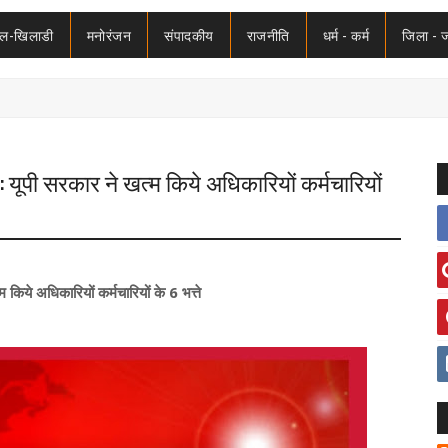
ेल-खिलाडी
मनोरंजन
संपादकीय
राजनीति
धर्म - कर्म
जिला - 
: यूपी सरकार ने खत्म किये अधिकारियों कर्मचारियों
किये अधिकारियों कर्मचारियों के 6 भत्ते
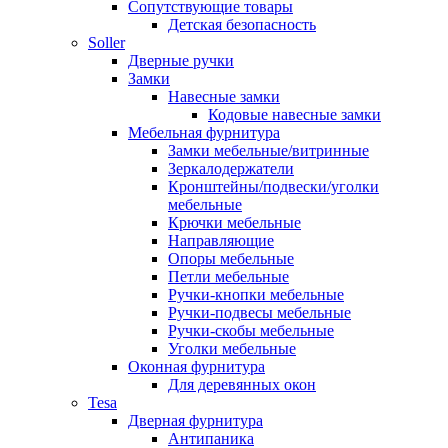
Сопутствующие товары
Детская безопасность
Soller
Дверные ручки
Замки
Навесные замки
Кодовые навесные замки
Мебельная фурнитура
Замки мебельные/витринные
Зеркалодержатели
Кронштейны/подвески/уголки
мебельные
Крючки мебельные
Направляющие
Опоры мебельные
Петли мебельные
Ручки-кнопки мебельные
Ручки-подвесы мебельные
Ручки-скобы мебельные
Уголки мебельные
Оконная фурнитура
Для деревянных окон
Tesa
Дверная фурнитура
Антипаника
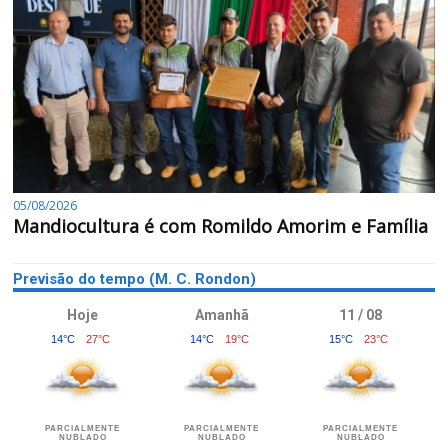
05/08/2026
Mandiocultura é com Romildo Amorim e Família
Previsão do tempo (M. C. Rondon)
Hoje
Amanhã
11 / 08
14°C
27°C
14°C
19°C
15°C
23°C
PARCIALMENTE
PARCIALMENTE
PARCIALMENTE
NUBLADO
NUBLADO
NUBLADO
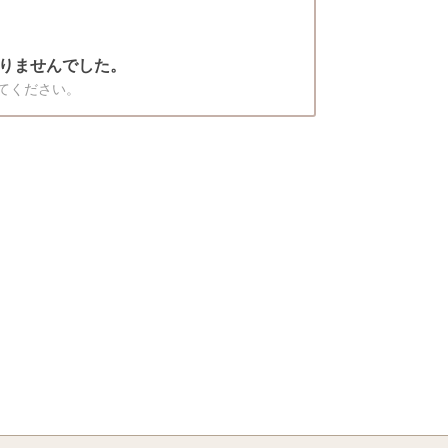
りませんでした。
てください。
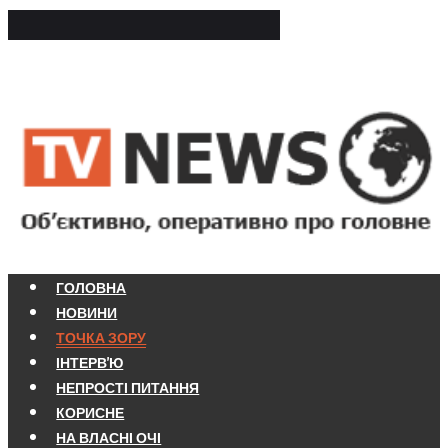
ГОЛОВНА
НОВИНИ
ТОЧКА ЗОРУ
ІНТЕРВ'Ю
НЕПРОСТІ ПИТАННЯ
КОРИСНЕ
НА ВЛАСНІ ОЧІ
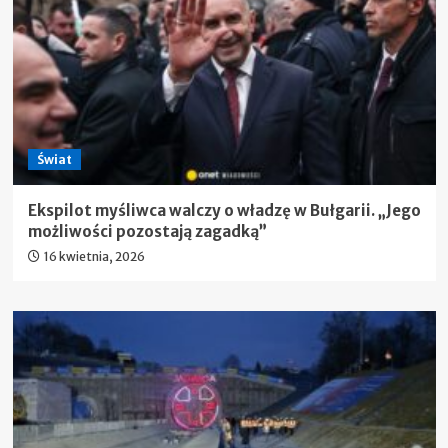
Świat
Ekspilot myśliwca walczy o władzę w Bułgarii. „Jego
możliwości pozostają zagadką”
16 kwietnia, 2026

Task details: Every line from the one with "Ручки-скобы мебельные" through the end of the records above belongs in the answer, copied exactly; no picture does.

Reply to the exercise:
Ручки-скобы мебельные
Уголки мебельные
Оконная фурнитура
Для деревянных окон
Tesa
Дверная фурнитура
Антипаника
05/08/2026
Mandiocultura é com Romildo Amorim e Família
Previsão do tempo (M. C. Rondon)
Hoje
Amanhã
11 / 08
14°C
27°C
14°C
19°C
15°C
23°C
PARCIALMENTE
PARCIALMENTE
PARCIALMENTE
NUBLADO
NUBLADO
NUBLADO
りませんでした。
てください。
ГОЛОВНА
НОВИНИ
ТОЧКА ЗОРУ
ІНТЕРВ'Ю
НЕПРОСТІ ПИТАННЯ
КОРИСНЕ
НА ВЛАСНІ ОЧІ
Świat
Ekspilot myśliwca walczy o władzę w Bułgarii. „Jego
możliwości pozostają zagadką”
16 kwietnia, 2026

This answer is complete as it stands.